Post-Corona-Zeit bei der SVP Graubünden

Nachdem die SVP Graubünden ihre Versammlungen während der Coronazeit mittels Videokonferenzen durchführte, trafen sich die Delegierten am 24. Juni 2020 erstmals seit dem Ausbruch von Corona wieder gemeinsam vor Ort. Für die Zuhausegebliebenen wurde weiterhin ein Livestream angeboten. In der «coronakonform» eingerichteten Turnhalle in Tiefencastel fanden 70 Delegierte ein. Dabei wurde einstimmig die JA-Parole zur Begrenzungsinitiative gefasst. Im Weiteren wurde der Vaterschaftsurlaub abgelehnt und die Vorlage «Steuerliche Berücksichtigung der Kinderdrittbetreuungskosten» angenommen.

Nach einer kontradiktorischen Diskussion, in welcher die SVP Nationalrätin Magdalena Martullo-Blocher und CVP Nationalrat Martin Candinas zur Begrenzungsinitiative die Klingen kreuzten, sprachen sich die Delegierten einstimmig für eine Annahme der Begrenzungsinitiative aus. Im Hinblick auf die Abstimmung vom 27. September 2020 sagte Martullo-Blocher: «Die Probleme, welche die unkontrollierte Einwanderung mit sich bringt, spitzen sich erst in der Krise wirklich zu und das ist jetzt der Fall.»

Mit der Ja-Parole sprechen sich die Delegierten gegen eine 10-Millionen-Schweiz aus. Mit der Personenfreizügigkeit haben 2007 über 500 Millionen Menschen aus der EU freien Zugang zur Schweiz erhalten.

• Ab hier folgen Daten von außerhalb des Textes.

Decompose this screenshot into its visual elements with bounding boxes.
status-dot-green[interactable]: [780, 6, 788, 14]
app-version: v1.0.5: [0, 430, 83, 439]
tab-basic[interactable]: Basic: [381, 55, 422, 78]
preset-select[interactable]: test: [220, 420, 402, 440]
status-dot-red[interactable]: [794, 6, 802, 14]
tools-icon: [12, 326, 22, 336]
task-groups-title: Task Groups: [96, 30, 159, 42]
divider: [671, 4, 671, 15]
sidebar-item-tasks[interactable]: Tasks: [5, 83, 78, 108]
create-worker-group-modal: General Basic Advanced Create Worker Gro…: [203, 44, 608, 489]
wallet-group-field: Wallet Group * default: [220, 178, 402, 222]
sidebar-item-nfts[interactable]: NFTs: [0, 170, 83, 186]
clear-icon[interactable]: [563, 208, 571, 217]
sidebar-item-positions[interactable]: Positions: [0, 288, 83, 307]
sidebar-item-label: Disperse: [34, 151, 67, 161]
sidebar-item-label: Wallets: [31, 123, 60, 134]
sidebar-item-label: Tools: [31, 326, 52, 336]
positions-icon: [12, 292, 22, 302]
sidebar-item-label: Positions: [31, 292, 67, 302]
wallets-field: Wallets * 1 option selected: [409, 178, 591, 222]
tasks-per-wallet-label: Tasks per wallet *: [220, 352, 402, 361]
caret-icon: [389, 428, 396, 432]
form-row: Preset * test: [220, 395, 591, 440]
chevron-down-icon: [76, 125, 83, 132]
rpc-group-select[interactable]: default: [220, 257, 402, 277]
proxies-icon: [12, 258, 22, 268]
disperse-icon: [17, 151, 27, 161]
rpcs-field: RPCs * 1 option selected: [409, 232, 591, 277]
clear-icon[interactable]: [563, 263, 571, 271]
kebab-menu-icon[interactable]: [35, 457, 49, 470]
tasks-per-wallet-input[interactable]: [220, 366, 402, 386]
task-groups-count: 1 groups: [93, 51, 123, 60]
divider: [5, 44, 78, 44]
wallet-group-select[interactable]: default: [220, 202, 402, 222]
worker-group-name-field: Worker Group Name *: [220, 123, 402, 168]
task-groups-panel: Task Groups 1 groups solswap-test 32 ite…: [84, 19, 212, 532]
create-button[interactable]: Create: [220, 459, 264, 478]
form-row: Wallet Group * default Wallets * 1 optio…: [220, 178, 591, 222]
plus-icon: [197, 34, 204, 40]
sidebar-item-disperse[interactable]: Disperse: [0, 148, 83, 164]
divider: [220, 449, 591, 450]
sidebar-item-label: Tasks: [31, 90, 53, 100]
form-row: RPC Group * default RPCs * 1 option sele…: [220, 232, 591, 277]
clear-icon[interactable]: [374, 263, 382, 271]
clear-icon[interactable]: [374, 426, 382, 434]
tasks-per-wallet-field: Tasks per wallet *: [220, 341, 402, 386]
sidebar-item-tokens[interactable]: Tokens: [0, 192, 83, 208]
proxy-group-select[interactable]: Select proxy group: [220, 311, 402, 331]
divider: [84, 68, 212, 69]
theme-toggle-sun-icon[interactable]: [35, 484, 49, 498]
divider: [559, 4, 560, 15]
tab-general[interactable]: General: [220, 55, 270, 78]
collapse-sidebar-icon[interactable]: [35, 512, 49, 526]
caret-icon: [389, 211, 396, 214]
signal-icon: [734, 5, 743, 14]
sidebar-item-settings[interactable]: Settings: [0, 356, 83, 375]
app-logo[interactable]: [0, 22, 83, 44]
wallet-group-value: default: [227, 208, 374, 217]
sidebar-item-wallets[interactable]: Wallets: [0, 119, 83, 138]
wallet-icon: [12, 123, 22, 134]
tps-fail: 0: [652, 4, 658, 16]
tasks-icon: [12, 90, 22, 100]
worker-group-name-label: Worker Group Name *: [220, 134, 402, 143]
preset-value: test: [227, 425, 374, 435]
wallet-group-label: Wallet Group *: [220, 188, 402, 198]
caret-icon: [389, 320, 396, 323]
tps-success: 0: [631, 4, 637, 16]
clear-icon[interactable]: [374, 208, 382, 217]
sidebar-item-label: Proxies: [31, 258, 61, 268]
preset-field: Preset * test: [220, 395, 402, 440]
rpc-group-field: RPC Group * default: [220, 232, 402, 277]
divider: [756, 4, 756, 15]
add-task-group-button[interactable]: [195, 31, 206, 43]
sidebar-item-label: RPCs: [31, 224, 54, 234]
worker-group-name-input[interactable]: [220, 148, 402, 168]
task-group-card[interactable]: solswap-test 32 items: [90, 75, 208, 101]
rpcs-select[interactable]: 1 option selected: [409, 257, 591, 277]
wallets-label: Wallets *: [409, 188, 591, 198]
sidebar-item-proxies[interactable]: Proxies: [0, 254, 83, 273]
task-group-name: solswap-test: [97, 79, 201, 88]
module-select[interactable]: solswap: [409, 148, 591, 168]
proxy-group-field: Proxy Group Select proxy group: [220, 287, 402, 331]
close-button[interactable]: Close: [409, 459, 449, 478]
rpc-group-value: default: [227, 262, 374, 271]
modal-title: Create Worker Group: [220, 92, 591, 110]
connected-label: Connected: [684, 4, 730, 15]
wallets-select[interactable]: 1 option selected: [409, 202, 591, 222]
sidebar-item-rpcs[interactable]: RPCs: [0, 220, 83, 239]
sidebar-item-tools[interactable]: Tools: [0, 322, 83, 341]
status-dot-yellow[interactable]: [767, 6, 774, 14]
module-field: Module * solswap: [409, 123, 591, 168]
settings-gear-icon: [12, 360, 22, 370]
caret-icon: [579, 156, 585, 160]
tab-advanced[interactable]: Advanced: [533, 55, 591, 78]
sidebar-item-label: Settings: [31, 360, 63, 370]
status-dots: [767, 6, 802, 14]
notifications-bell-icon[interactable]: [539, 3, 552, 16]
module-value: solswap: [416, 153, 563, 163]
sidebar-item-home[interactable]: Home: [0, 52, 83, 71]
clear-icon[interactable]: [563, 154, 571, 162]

Dies führte dazu, dass in den letzten 13 Jahren bereits eine Million Menschen zusätzlich ins Land gekommen sind. Nur jede fünfte Person, die einwandert, übt tatsächlich einen Beruf aus, in welchem es nicht auch Schweizer Arbeitnehmende gäbe. Dadurch werden die Schweizer Arbeitnehmenden verdrängt und der Druck auf die Löhne nimmt zu.

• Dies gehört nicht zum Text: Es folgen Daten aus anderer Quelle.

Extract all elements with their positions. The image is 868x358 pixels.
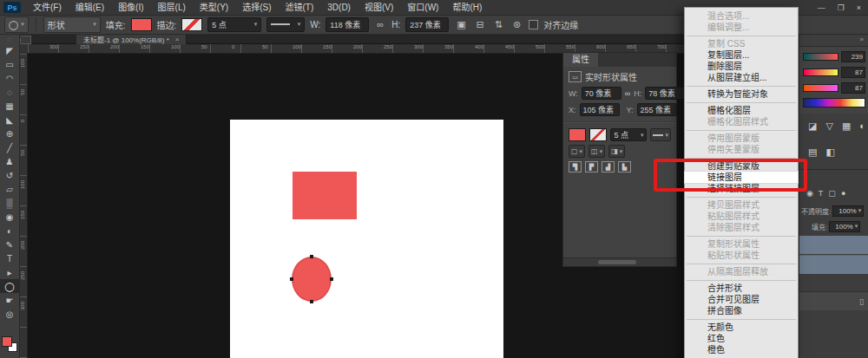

Nachdem Grossrätin Valérie Favre Accola die Vorlage zum Thema Vaterschaftsurlaub und den dazugehörenden Gegenvorschlag vorstellte, folgten die Delegierten ihrem Antrag und lehnten das Volksbegehren ab. Angesichts der finanziellen Notsituation, welche durch die Coronakrise entstand, ist nun von weiteren Mehrbelastungen und Umverteilung abzusehen. Eine Annahme der Vorlage hätte zur Folge, dass direkte Kosten von 230 Millionen Franken wie weitere indirekte Kosten durch zum Beispiel Stellvertretungen von bis zu 900 Millionen zulasten von Arbeitnehmern und Arbeitgebern entstehen würden.

Im Weiteren folgten die Delegierten dem Antrag von Valérie Favre Accola und stimmten der Vorlage «Steuerliche Berücksichtigung der Kinderdrittbetreuungskosten» zu. Dadurch werden insbesondere Familien und der Mittelstand finanziell entlastet.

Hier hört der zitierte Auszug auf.